Memajukan tubuh, lengan Riel menyalin genggam tangan si nona manis. Lekat menatap Ivanka tanpa harus menyembunyikan diri yang sesungguhnya.
"Kalau aja Riel bisa pisahin Ayah dengan orang itu, pasti Ibu gak menangis tiap hari."
Belum ada tanggapan dari Ivanka. Mata gadis itu seakan menghipnotis, seakan memikirkan berbagai hal yang tak Riel pahami.
"Ada apa?"
Sontak kepala Ivanka berayun ke kiri dan kanan. Mengelus relief tulang di punggung tangan.
"Hanya tidak menyangka masa kecilmu benar-benar terpengaruh."
"Kalimat itu tidak sewajarnya diucapkan anak kecil, begitu? Yah, memang kuakui." Telapak Riel bersentuhan dengan kulit pipi. Menutupi sebagian wajah dengan lebar telapak.
Sela bibir Ivanka sempat terbuka. Namun, lagi-lagi mengatup rapat bibir atas-bawah. Diusapnya pertengahan kedua alis. Pekerjaan ini tidak seharusnya melibatkan ragu maupun rasa di dalamnya.
Aku pasti hanya terlalu lelah. Batinnya mengelih, menyiasati kecamuk dengan sejenak memejamkan mata.
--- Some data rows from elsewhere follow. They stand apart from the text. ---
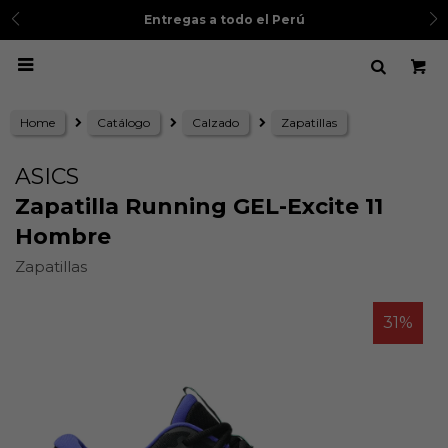
Entregas a todo el Perú

Home
Catálogo
Calzado
Zapatillas
ASICS
Zapatilla Running GEL-Excite 11
Hombre
Zapatillas
31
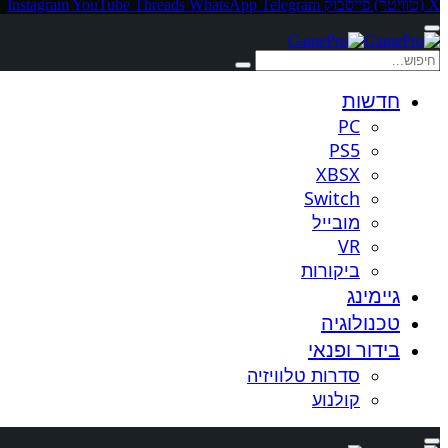
X (טוויטר)
פייסבוק
Telegram
WhatsApp
Threads
YouTube
Instagram
חדשות
PC
PS5
XBSX
Switch
מובייל
VR
ביקורות
גיימינג
טכנולוגיה
בידור ופנאי
סדרות טלוויזיה
קולנוע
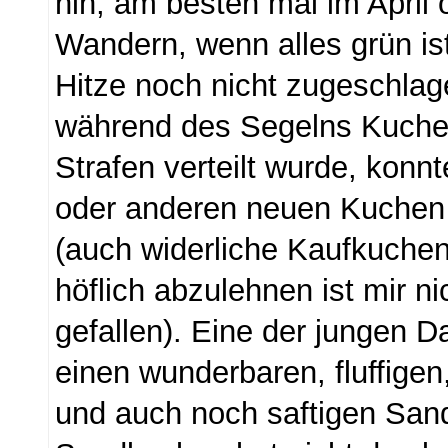
hin, am besten mal im April
Wandern, wenn alles grün ist
Hitze noch nicht zugeschlag
während des Segelns Kuche
Strafen verteilt wurde, kon
oder anderen neuen Kuchen
(auch widerliche Kaufkuchen
höflich abzulehnen ist mir ni
gefallen). Eine der jungen 
einen wunderbaren, fluffigen,
und auch noch saftigen San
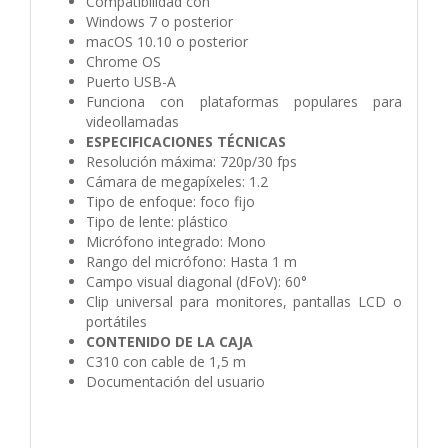
Compatibilidad con
Windows 7 o posterior
macOS 10.10 o posterior
Chrome OS
Puerto USB-A
Funciona con plataformas populares para
videollamadas
ESPECIFICACIONES TÉCNICAS
Resolución máxima: 720p/30 fps
Cámara de megapíxeles: 1.2
Tipo de enfoque: foco fijo
Tipo de lente: plástico
Micrófono integrado: Mono
Rango del micrófono: Hasta 1 m
Campo visual diagonal (dFoV): 60°
Clip universal para monitores, pantallas LCD o
portátiles
CONTENIDO DE LA CAJA
C310 con cable de 1,5 m
Documentación del usuario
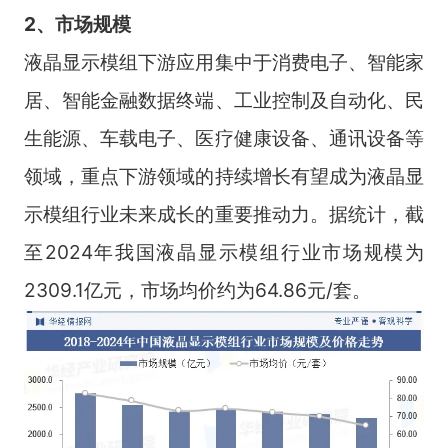
2、市场规模
液晶显示模组下游应用集中于消费电子、智能家
居、智能金融数据终端、工业控制及自动化、民
生能源、车载电子、医疗健康设备、通讯设备等
领域，重点下游领域的持续增长有望成为液晶显
示模组行业未来成长的重要推动力。据统计，截
至2024年我国液晶显示模组行业市场规模为
2309.1亿元，市场均价约为64.86元/套。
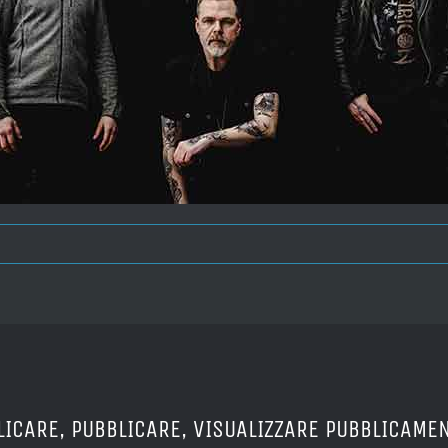
LICARE, PUBBLICARE, VISUALIZZARE PUBBLICAMEN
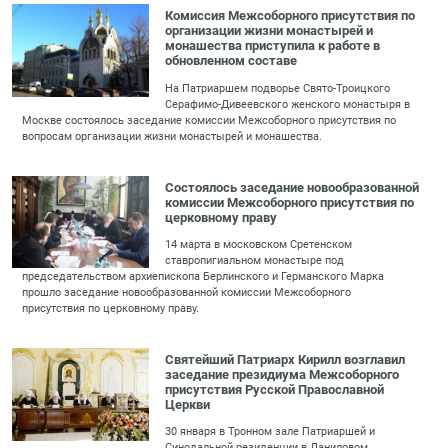
Комиссия Межсоборного присутствия по
организации жизни монастырей и
монашества приступила к работе в
обновленном составе
На Патриаршем подворье Свято-Троицкого
Серафимо-Дивеевского женского монастыря в
Москве состоялось заседание комиссии Межсоборного присутствия по
вопросам организации жизни монастырей и монашества.
Состоялось заседание новообразованной
комиссии Межсоборного присутствия по
церковному праву
14 марта в московском Сретенском
ставропигиальном монастыре под
председательством архиепископа Берлинского и Германского Марка
прошло заседание новообразованной комиссии Межсоборного
присутствия по церковному праву.
Святейший Патриарх Кирилл возглавил
заседание президиума Межсоборного
присутствия Русской Православной
Церкви
30 января в Тронном зале Патриаршей и
Синодальной резиденции в Даниловом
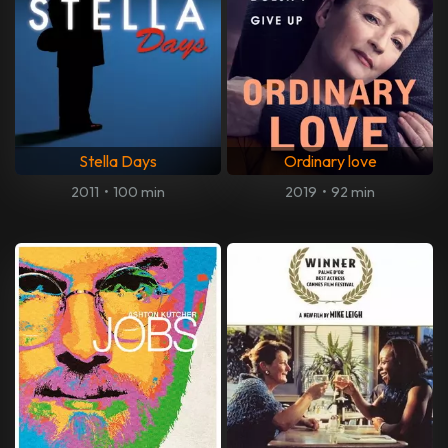
Stella Days
Ordinary love
2011
•
100 min
2019
•
92 min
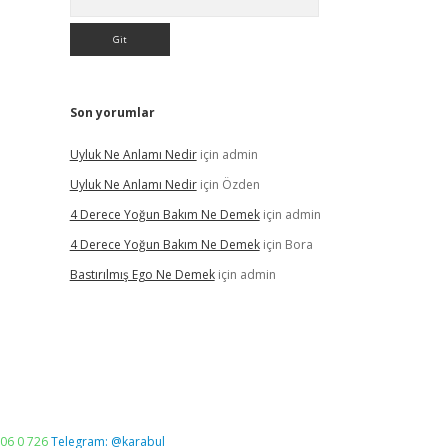
Son yorumlar
Uyluk Ne Anlamı Nedir
için
admin
Uyluk Ne Anlamı Nedir
için
Özden
4 Derece Yoğun Bakım Ne Demek
için
admin
4 Derece Yoğun Bakım Ne Demek
için
Bora
Bastırılmış Ego Ne Demek
için
admin
06 0 726
Telegram: @karabul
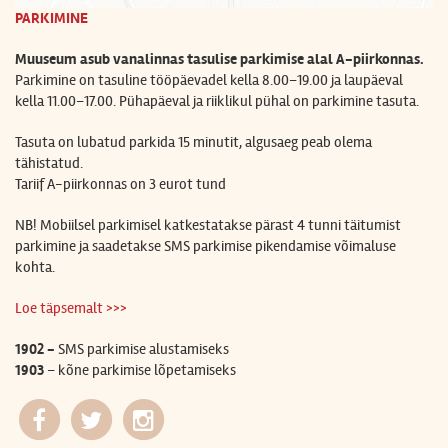
PARKIMINE
Muuseum asub vanalinnas tasulise parkimise alal A-piirkonnas.
Parkimine on tasuline
tööpäevadel kella 8.00–19.00 ja laupäeval
kella 11.00–17.00. Pühapäeval ja riiklikul pühal on parkimine tasuta.
Tasuta on lubatud parkida 15 minutit, algusaeg peab olema
tähistatud.
Tariif A-piirkonnas on
3 eurot tund
NB! Mobiilsel parkimisel katkestatakse pärast 4 tunni täitumist
parkimine ja saadetakse SMS parkimise pikendamise võimaluse
kohta.
Loe täpsemalt >>>
1902 -
SMS parkimise alustamiseks
1903
– kõne parkimise lõpetamiseks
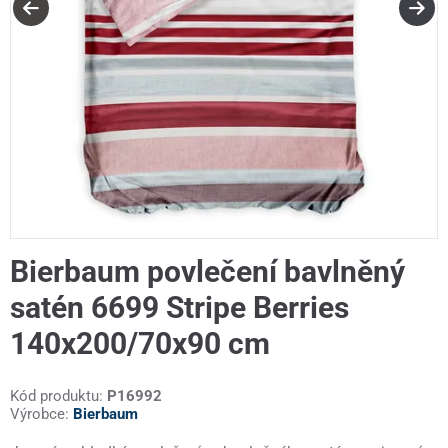
Bierbaum povlečení bavlněný
satén 6699 Stripe Berries
140x200/70x90 cm
Kód produktu:
P16992
Výrobce:
Bierbaum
"Abaikan kalimat tidak penting itu," buka Riel tak nyaman. Ivanka jelas sepintas melupakan aura menegangkannya menjelma sosok lembut ala perempuan yang menurut Riel, begitu kontras dengan si bintang KLFI yang profesional itu.
Mendatarkan intonasi dan ekspresi, ia menyambung. "Tadi kamu menanyakan semuanya tanpa berpikir, 'kan? Lanjutkan saja. Apa kita sudah selesai? "
Tulang pipi tirus Ivanka menonjol karena tawa kecilnya. Rentang waktu sebelumnya cukup untuk menata balik persona awal.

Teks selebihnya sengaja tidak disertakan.